Certainly, a good start is to ensure AI expertise is present at the board level, for example, through the appointment of a CAIO or similar. As well as mitigating threats, this is a person who can ensure opportunities are identified and exploited. Their job should then include ensuring that awareness permeates throughout the organization at all levels. Every employee should be aware of the risks regarding accuracy, bias, and security. On top of that, they should also have an understanding of how AI is likely to impact their own role and how it can augment their skills to make them more efficient and effective. Companies should make efforts to ensure there is an open, ongoing dialogue, including reassurance over its impact on human jobs and education on the new opportunities that are opening up for AI-skilled humans.
If AI is used for information-gathering or decision-making, policies should be in place to assess the accuracy and identify areas of operation that could be impacted by AI bias. Particularly for those using AI at scale, this could mean investing in rigorous testing and quality assurance systems.
Identifying and mitigating AI cyber threats will also increasingly become a part of organizational cyber-security strategies. This can be as simple as ensuring employees are aware of the threats of AI-enhanced phishing and social engineering attacks, right up to deploying AI-based cyber defense systems to protect against AI-augmented hacking attempts.

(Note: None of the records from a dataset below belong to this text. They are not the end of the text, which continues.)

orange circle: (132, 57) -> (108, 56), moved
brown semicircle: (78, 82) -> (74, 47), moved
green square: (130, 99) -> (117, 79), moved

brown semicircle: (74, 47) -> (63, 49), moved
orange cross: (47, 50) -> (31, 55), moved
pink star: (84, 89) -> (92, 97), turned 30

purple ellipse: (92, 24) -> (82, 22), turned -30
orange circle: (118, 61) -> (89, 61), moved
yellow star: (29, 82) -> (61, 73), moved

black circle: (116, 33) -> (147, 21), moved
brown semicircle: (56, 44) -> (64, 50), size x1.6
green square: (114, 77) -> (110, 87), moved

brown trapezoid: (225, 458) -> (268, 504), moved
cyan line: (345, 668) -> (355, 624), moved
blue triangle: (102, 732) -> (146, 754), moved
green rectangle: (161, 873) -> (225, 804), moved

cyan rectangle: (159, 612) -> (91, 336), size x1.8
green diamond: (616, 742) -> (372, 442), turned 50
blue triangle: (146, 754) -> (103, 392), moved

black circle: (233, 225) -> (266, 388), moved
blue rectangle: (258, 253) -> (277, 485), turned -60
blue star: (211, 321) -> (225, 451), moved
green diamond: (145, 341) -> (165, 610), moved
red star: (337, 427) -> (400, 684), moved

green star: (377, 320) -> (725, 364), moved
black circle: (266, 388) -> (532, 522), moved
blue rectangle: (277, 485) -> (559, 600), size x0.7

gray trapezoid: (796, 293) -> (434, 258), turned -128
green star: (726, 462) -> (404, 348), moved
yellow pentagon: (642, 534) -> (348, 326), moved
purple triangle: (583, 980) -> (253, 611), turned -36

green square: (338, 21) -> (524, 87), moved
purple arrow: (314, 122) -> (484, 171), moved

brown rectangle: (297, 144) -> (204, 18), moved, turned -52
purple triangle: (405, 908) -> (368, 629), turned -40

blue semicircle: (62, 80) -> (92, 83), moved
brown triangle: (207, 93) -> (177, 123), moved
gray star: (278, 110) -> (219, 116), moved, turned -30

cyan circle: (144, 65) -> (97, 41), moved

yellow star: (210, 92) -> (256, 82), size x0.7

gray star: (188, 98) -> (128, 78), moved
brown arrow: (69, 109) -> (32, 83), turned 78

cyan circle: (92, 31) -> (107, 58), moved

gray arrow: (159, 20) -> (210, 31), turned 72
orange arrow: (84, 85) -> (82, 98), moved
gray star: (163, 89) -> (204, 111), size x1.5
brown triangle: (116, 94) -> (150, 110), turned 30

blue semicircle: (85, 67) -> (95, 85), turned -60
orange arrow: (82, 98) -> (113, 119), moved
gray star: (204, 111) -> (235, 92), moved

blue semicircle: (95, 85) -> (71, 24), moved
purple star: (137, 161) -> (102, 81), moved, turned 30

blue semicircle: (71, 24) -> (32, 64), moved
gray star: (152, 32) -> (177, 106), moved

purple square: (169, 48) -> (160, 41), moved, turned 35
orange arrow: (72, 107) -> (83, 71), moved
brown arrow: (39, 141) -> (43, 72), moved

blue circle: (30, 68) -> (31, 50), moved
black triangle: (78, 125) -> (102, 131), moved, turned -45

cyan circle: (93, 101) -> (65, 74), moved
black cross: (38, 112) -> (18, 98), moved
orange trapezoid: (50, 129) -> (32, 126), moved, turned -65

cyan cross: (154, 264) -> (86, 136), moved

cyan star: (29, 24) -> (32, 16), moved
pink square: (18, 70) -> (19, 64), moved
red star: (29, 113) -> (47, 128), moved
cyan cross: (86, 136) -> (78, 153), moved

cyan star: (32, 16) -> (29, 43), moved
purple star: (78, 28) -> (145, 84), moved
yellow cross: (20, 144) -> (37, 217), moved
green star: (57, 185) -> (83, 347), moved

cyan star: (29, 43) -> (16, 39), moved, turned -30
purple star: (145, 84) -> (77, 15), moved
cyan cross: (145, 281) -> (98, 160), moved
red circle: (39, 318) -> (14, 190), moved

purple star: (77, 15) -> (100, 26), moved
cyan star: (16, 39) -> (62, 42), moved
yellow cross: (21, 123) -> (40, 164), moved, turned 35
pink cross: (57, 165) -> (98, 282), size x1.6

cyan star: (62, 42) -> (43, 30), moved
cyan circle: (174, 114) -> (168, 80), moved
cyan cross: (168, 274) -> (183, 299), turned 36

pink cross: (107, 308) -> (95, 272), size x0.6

Last but by no means least, companies should make efforts to engage with regulators and government bodies in discussions around AI regulation and legislation. As the technology matures, industry bodies and organizations such as trade unions will be involved in drafting and implementing codes of practice, regulations, and standards. It’s essential that the organizations that are at the forefront of using this technology provide their input and expertise.
By failing to understand and react to these threats, any individual or organization runs the risk of falling foul of one of the greatest of all threats posed by AI – failing to exploit its opportunities and by doing so, being left behind by more forward-thinking competitors.